> Problem to solve:
Please repeat the records word for word and skip the pictures.

> Stored data entries:
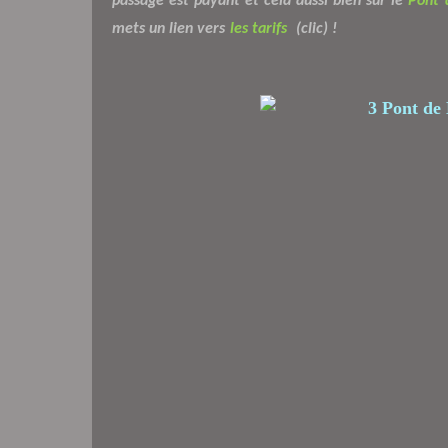
passage est payant et cela aussi bien sur le
Pont 
mets un lien vers
les tarifs
(clic) !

> Answer to this problem:
passage est payant et cela aussi bien sur le
Pont 
mets un lien vers
les tarifs
(clic) !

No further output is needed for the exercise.